The Pastor's Kids

The Pastor's Kids

Friday, October 18, 2013

Alternative Spirit

The list of people leading alternative spiritual practices in 1969 when I arrived in California is so long, I can’t do more than name them in a blog piece. But even to name them evokes the rich spirit of aspiration, exploration and controversy rife at that time at the edge of the continent, where, as my Dad said, “all the loose nuts and bolts in the country had rolled!”

Two Episcopalians probably opened Pandora’s Box. Bishop James Pike, who led Grace Cathedral at the top of Nob Hill only a few blocks from where I lived, had just died. But his charismatic personality and challenges to orthodox belief were legendary. He advocated the ordination of women, racial desegregation and the acceptance of lesbians and gays as leaders, things so common now we cannot imagine the heat they generated in his day.

Alan Watts was on the radio so often in the early 1970’s, I could hardly bear to listen. (I would be more receptive now!) He had been an Episcopal priest, but by this time was living on a houseboat in Sausalito and interpreting Eastern philosophy for the West both as a teacher in the American Academy of Asian Studies and a programmer for the radio station KPFA.

Murshid Samuel Lewis gave up his inheritance to embrace mystical and spiritual teachings, becoming a teacher in the Chisti Sufi order. Known in San Francisco as Sufi Sam, a voice told him, “I will make you spiritual leader of the hippies.” He developed the all-embracing dances which were the beginnings of the Dances of Universal Peace, now done all over the world.

Shunryu Suzuki
Shunryu Suzuki headed the burgeoning San Francisco Zen Center. His book Zen Mind, Beginner’s Mind was read by almost everyone. (Still is!) When he died in 1971, Zentatsu Richard Baker enlarged the focus and reach of the Zen Center, leading it to become an institution with monasteries at Tassajara, San Francisco and across the Bay in Muir Beach, as well as opening Green’s restaurant. The Zen Center became a huge educational, and even a political force during Jerry Brown’s governorship of California.
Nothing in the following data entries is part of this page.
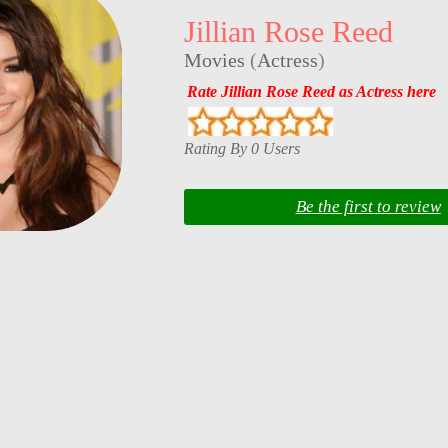
Jillian Rose Reed
Movies
(
Actress
)
Rate Jillian Rose Reed as Actress here
Rating By 0 Users
Be the first to review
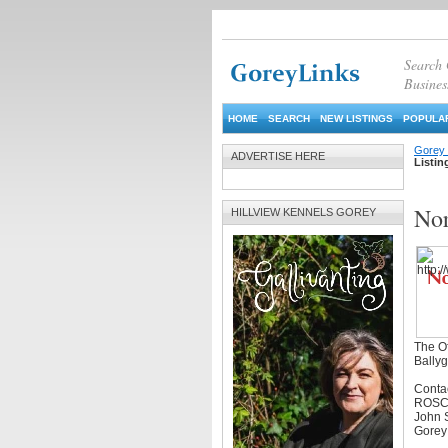
Search
Busines
HOME
SEARCH
NEW LISTINGS
POPULAR
Gorey 
ADVERTISE HERE
Listin
Nor
HILLVIEW KENNELS GOREY
The Of
Bally
Conta
ROSC
John S
Gorey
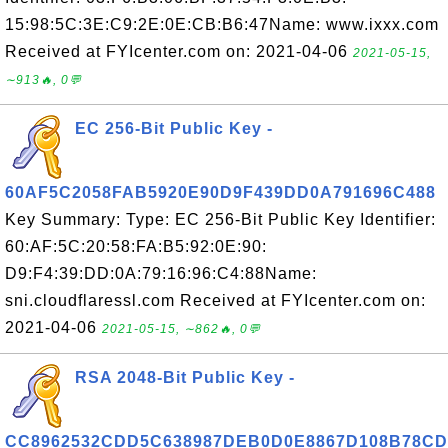
15:98:5C:3E:C9:2E:0E:CB:B6:47Name: www.ixxx.com
Received at FYIcenter.com on: 2021-04-06
2021-05-15,
∼913🔥, 0💬
EC 256-Bit Public Key -
60AF5C2058FAB5920E90D9F439DD0A791696C488
Key Summary: Type: EC 256-Bit Public Key Identifier:
60:AF:5C:20:58:FA:B5:92:0E:90:
D9:F4:39:DD:0A:79:16:96:C4:88Name:
sni.cloudflaressl.com Received at FYIcenter.com on:
2021-04-06
2021-05-15, ∼862🔥, 0💬
RSA 2048-Bit Public Key -
CC8962532CDD5C638987DEB0D0E8867D108B78CD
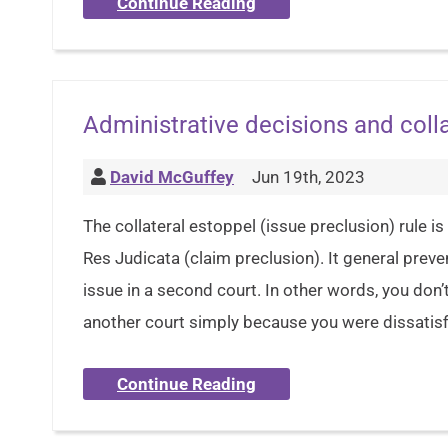
Continue Reading
Administrative decisions and colla
David McGuffey
Jun 19th, 2023
The collateral estoppel (issue preclusion) rule is 
Res Judicata (claim preclusion). It general preve
issue in a second court. In other words, you don’t
another court simply because you were dissatisfi
Continue Reading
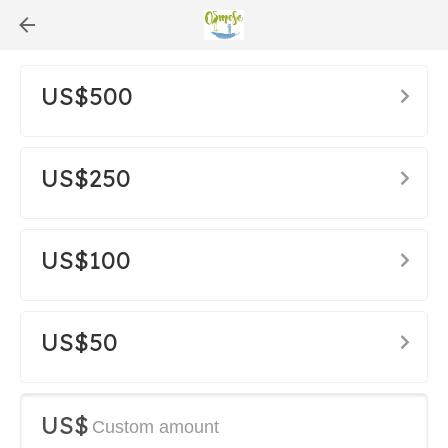
US$500
US$250
US$100
US$50
US$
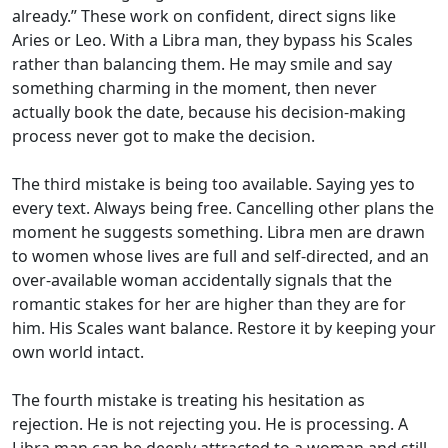
already.” These work on confident, direct signs like
Aries or Leo. With a Libra man, they bypass his Scales
rather than balancing them. He may smile and say
something charming in the moment, then never
actually book the date, because his decision-making
process never got to make the decision.
The third mistake is being too available. Saying yes to
every text. Always being free. Cancelling other plans the
moment he suggests something. Libra men are drawn
to women whose lives are full and self-directed, and an
over-available woman accidentally signals that the
romantic stakes for her are higher than they are for
him. His Scales want balance. Restore it by keeping your
own world intact.
The fourth mistake is treating his hesitation as
rejection. He is not rejecting you. He is processing. A
Libra man can be deeply attracted to a woman and still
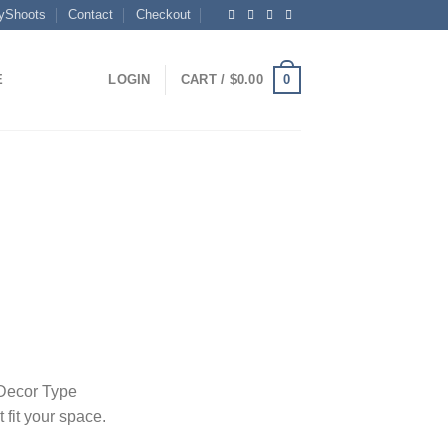
yShoots
Contact
Checkout
0
E
LOGIN
CART /
$
0.00
rice
range:
40.00
through
4,300.00
 Decor Type
t fit your space.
Though not associated with traditional spiritual groups, Esalen Institute, located near Carmel and in San Francisco, played a huge part in our cultural life. Studying consciousness using countless psychological and physical methods, the Institute fostered everything from meditation to organic food! Founded in 1962 by Michael Murphy and Dick Price, it is still going strong with public workshops exploring the sciences and humanities.

By the time I arrived, the Diggers, founded by Peter Coyote and Peter Berg, who met at the San Francisco Mime Troupe, had left town. The Diggers were an anarchist group which provided free food, health care and shelter in the Haight Ashbury, but then merged with other communal groups to form the Free Family.

Steve Gaskin, 1969
Steve Gaskin, a teacher at San Francisco State, was giving Monday Night Class in an auditorium on Ocean Beach (also used for rock concerts), attended by hundreds of people up and down the coast. He had been greatly affected by his psychedelic experiences and was a proponent of right livelihood and ecological practices. One night, Alan Ginsberg introduced Swami Bhaktivedanta to the group, unleashing the Hare Krishna movement upon the city! I certainly never went to Monday Night Class, but we were all very aware when Gaskin collected a caravan of over 60 vehicles in 1970 and left San Francisco, traveling across country and forming an intentional community at The Farm in Tennessee.
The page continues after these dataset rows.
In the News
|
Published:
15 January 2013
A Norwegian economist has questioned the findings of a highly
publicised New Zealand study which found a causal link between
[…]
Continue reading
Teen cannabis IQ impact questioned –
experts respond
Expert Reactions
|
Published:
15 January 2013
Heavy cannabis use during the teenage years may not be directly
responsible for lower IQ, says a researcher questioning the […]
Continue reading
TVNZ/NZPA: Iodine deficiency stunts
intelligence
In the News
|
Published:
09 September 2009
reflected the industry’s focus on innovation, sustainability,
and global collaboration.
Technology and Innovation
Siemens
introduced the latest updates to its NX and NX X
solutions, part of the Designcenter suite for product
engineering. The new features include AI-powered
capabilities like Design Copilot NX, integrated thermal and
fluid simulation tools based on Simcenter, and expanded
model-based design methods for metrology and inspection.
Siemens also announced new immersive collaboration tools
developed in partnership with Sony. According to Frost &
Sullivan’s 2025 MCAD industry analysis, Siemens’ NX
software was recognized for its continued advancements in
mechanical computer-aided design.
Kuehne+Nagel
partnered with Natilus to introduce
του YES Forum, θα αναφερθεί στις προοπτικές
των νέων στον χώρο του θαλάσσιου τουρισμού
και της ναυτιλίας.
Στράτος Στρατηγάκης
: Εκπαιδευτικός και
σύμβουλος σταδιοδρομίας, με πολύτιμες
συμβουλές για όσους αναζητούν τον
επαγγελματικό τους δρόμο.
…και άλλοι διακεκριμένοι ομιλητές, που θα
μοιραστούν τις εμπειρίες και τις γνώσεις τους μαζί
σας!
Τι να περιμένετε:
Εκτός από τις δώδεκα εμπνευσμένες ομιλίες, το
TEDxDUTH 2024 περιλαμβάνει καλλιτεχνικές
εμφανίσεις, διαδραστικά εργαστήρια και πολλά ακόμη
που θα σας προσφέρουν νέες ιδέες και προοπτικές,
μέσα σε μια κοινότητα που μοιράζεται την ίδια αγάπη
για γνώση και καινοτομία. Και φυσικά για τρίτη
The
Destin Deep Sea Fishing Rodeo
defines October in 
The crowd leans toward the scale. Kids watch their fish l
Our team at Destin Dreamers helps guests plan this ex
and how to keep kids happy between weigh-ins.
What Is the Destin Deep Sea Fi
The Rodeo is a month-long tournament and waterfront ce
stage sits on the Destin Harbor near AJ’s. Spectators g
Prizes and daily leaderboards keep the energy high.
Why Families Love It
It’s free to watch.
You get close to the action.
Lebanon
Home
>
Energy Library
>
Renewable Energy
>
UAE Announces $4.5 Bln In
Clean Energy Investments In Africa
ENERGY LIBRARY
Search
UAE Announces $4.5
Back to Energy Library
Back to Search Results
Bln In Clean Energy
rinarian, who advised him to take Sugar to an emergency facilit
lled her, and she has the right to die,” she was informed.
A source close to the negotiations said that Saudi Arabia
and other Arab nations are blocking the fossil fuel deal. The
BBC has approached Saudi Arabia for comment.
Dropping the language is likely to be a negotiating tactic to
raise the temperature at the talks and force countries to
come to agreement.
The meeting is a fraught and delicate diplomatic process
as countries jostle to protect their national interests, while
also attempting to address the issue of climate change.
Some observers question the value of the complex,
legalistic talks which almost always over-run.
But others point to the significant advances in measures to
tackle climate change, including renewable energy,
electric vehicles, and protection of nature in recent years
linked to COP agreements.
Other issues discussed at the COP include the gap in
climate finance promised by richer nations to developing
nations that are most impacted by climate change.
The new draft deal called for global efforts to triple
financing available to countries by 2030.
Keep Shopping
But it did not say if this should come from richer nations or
Werner Erhard started his est seminars in San Francisco in 1971. After a Dale Carnegie course and teaching Mind Dynamics, he felt he could develop a course of his own. Hundreds of thousands of people took est training which fueled the personal growth industry of the 1970’s.

I felt inoculated from much of this discussion by my powerful Lutheran background and I was too independent to become involved in communal movements. Being able to support myself meant that I could think what I liked, and in the shifting friendships and involvements of those years, world literature was my guide.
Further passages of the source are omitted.